The alleged rights and privileges allegedly acquired by the plaintiff under the easement, specifically the right to the free and uninterrupted flow of water through the furrow, were to provide a means to the plaintiff for feeding its hydro site with water.  The plaintiff uses the hydro power generated to pump water for the use in the factory villages, Kapgoros Division villages, Management villages as well as for the use by the neighbouring community, including Chepsire Primary School, Chepkiwen Primary School, Chepsire Dispensary and the households around Chepkiwen Centre.  Hundreds of people depend on the water pumped by the plaintiff using the power generated from the plaintiff’s hydro site. Though it is alleged that the land was subdivided and allocated to the defendant’s members it is a valid argument that the plaintiffs rights on the easement were not extinguished on surrender and subdivision.

Irreparable injury means that the injury must be one that cannot be adequately compensated for in damages and that the existence of a prima facie case is not itself sufficient. The applicant should further show that irreparable injury will occur to him if the injunction is not granted and there is no other remedy open to him by which he will protect himself from the consequences of the apprehended injury.  On whether the plaintiff is likely to suffer irreparable harm that cannot be compensated with damages, the court finds that the plaintiff’s right to water is constitutional and that denial of the same cannot be adequately be compensated in any way by damages.  The water is a source of likelihood not only to the plaintiff but surrounding school’s children and hospitals. The court should issue an injunction where the balance of convenience is in favor of the plaintiff and not where the balance is in favor of the opposite party. The meaning of balance of convenience in favor of the plaintiff is that if an injunction is not granted and the suit is ultimately decided in favor of the plaintiffs, the inconvenience caused to the plaintiff would be greater than that which would be caused to the defendants if an injunction is granted but the suit is ultimately dismissed. Although it is called balance of convenience it is really the balance of inconvenience and it is for the plaintiffs to show that the inconvenience caused to them would be greater than that which may be caused to the defendants.

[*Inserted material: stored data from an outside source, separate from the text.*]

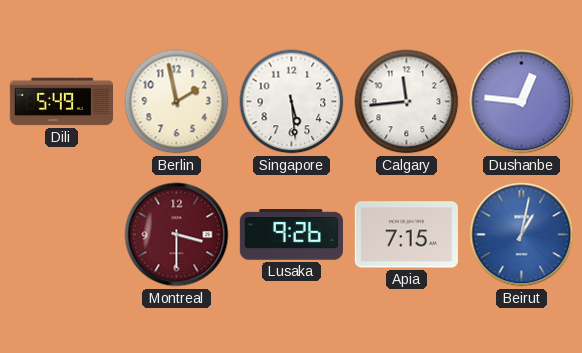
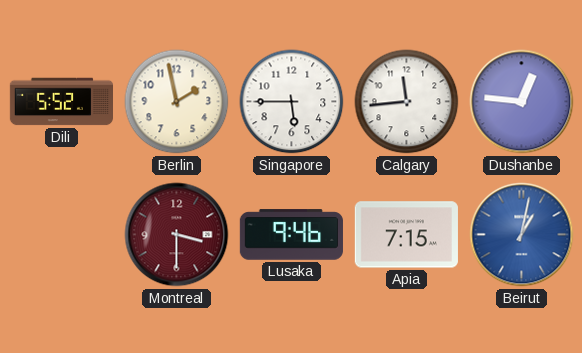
Dili: 5:49 -> 5:52
Singapore: 5:29 -> 5:45
Lusaka: 9:26 -> 9:46
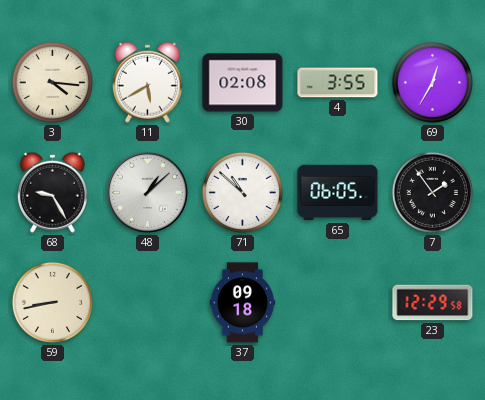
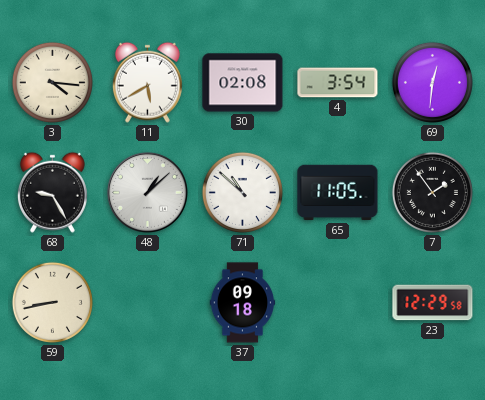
4: 3:55 -> 3:54
69: 12:35 -> 12:31
65: 06:05 -> 11:05
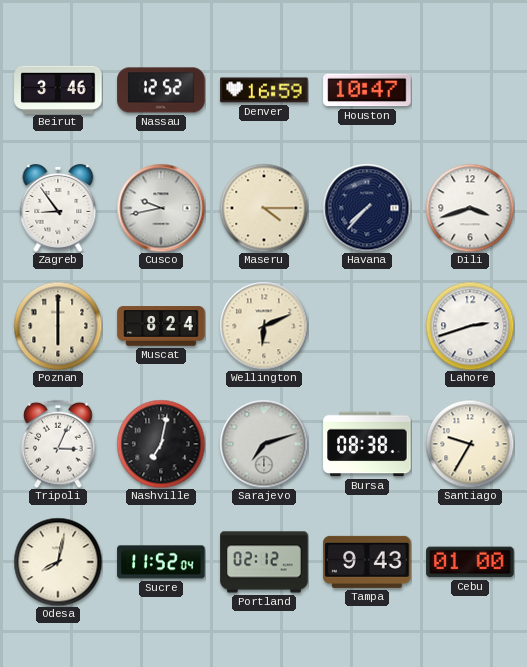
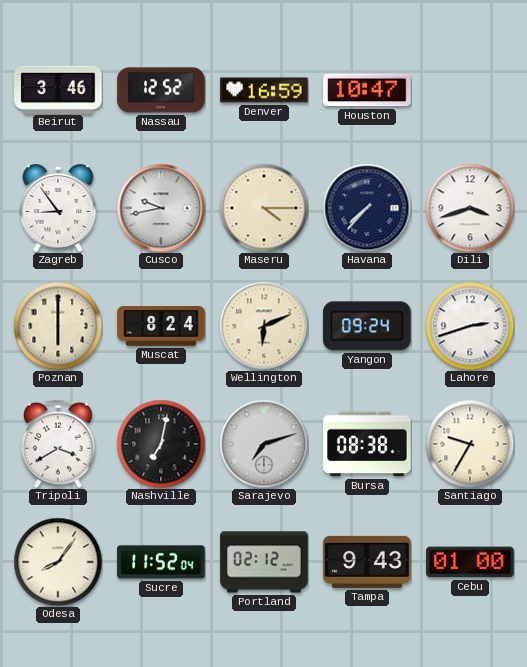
Yangon: none -> 09:24
Tripoli: 3:04 -> 3:40
Odesa: 8:02 -> 8:06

Should the inconvenience be equal, it is the plaintiffs who suffer. In other words, the plaintiffs have to show that the comparative mischief from the inconvenience which is likely to arise from withholding the injunction will be greater than which is likely to arise from granting it.  On a balance of convenience, the court finds that it tilts towards granting a temporary injunction as the plaintiff is likely to be more inconvenienced if the injunction is not granted due to the fact that there will be a reduction in electric power and water which will affect the whole community as opposed to the defendant who will not be inconvenienced if the same is granted as the plaintiff has heavily invested on the ground based on the easement registered.  The upshot of the above, is that the application is allowed.

Dated and delivered at Eldoret this 3rd day of February, 2017.